5. Andolsun, Mûsâ'yı da, "Kavmini karanlıklardan aydınlığa çıkar
ve onlara Allah'ın (geçmiş milletleri cezalandırdığı) günlerini
hatırlat" diye âyetlerimizle gönderdik. Şüphesiz bunda çok sabreden,
çok şükreden herkes için ibretler vardır.
6. Hani Mûsâ kavmine, "Allah'ın size olan nimetini anın. Hani O
sizi, Firavun ailesinden kurtarmıştı. Onlar sizi işkencenin en ağırına
uğratıyorlar, oğullarınızı boğazlayıp kadınlarınızı sağ bırakıyorlardı.
İşte bunda size Rabbinizden büyük bir imtihan vardır" demişti.
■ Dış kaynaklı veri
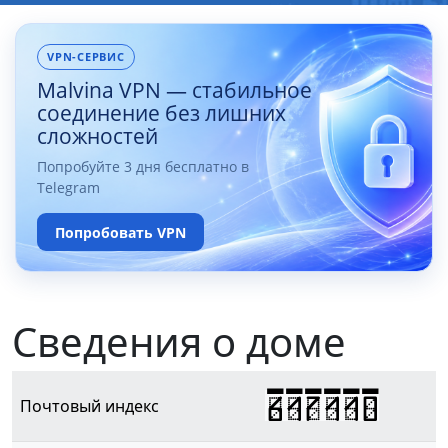
VPN-СЕРВИС
Malvina VPN — стабильное
соединение без лишних
сложностей
Попробуйте 3 дня бесплатно в
Telegram
Попробовать VPN
Сведения о доме
617110
Почтовый индекс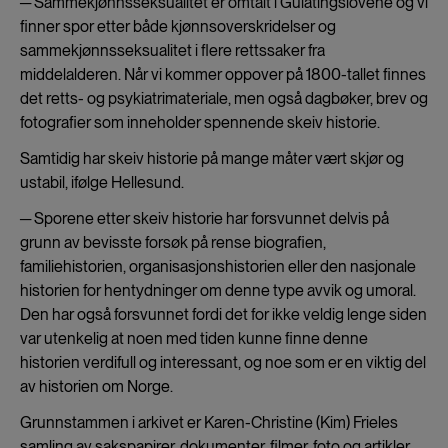
─ Sammekjønnsseksualitet er omtalt i Gulatingslovene og vi
finner spor etter både kjønnsoverskridelser og
sammekjønnsseksualitet i flere rettssaker fra
middelalderen. Når vi kommer oppover på 1800-tallet finnes
det retts- og psykiatrimateriale, men også dagbøker, brev og
fotografier som inneholder spennende skeiv historie.
Samtidig har skeiv historie på mange måter vært skjør og
ustabil, ifølge Hellesund.
─ Sporene etter skeiv historie har forsvunnet delvis på
grunn av bevisste forsøk på rense biografien,
familiehistorien, organisasjonshistorien eller den nasjonale
historien for hentydninger om denne type avvik og umoral.
Den har også forsvunnet fordi det for ikke veldig lenge siden
var utenkelig at noen med tiden kunne finne denne
historien verdifull og interessant, og noe som er en viktig del
av historien om Norge.
Grunnstammen i arkivet er Karen-Christine (Kim) Frieles
samling av sakspapirer, dokumenter, filmer, foto og artikler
7. Hani Rabbiniz şöyle duyurmuştu: "Andolsun, eğer şükrederseniz
elbette size nimetimi artırırım. Eğer nankörlük ederseniz hiç şüphesiz
azabım çok şiddetlidir."
8. Mûsâ şöyle dedi: "Siz ve yeryüzünde bulunanların hepsi
nankörlük etseniz de gerçek şu ki, Allah her bakımdan sınırsız
zengindir, övgüye layık olandır."
9. Sizden önceki Nûh, Âd, ve Semûd kavimlerinin ve onlardan
sonrakilerin –ki onları Allah'tan başkası bilmez- haberi size gelmedi
mi? Onlara peygamberleri mucizeler getirdiler de onlar (öfkeden
parmaklarını ısırmak için) ellerini ağızlarına götürüp, "Biz sizinle
gönderileni inkar ediyoruz. Bizi çağırdığınız şeyden de derin bir şüphe
içindeyiz" dediler.
10. Peygamberleri dedi ki: "Gökleri ve yeri yaratan Allah hakkında
şüphe mi var? (Halbuki) O, günahlarınızı bağışlamak ve sizi belli bir
zamana kadar ertelemek için sizi (imana) çağırıyor. Onlar, "Siz de
bizim gibi sadece birer insansınız. Bizi babalarımızın taptıklarından
alıkoymak istiyorsunuz. Öyleyse bize apaçık bir delil getirin" dediler.
11. Peygamberleri onlara dedi ki: "Biz ancak sizin gibi birer
insanız. Fakat Allah kullarından dilediğine (peygamberlik) nimetini
bahşeder. Allah'ın izni olmadıkça bizim size bir delil getirmemiz
haddimize değil. Mü'minler ancak Allah'a tevekkül etsinler."
12. "Allah bize yollarımızı dosdoğru göstermişken, biz ne diye ona
tevekkül etmeyelim? Bize yaptığınız eziyete elbette katlanacağız.
Tevekkül edenler yalnız Allah'a tevekkül etsinler."
13. İnkar edenler peygamberlerine, "Andolsun, ya sizi yurdumuzdan
çıkaracağız, ya da bizim dinimize dönersiniz" dediler. Rableri de
onlara şöyle vahyetti: "Biz zalimleri mutlaka yok edeceğiz."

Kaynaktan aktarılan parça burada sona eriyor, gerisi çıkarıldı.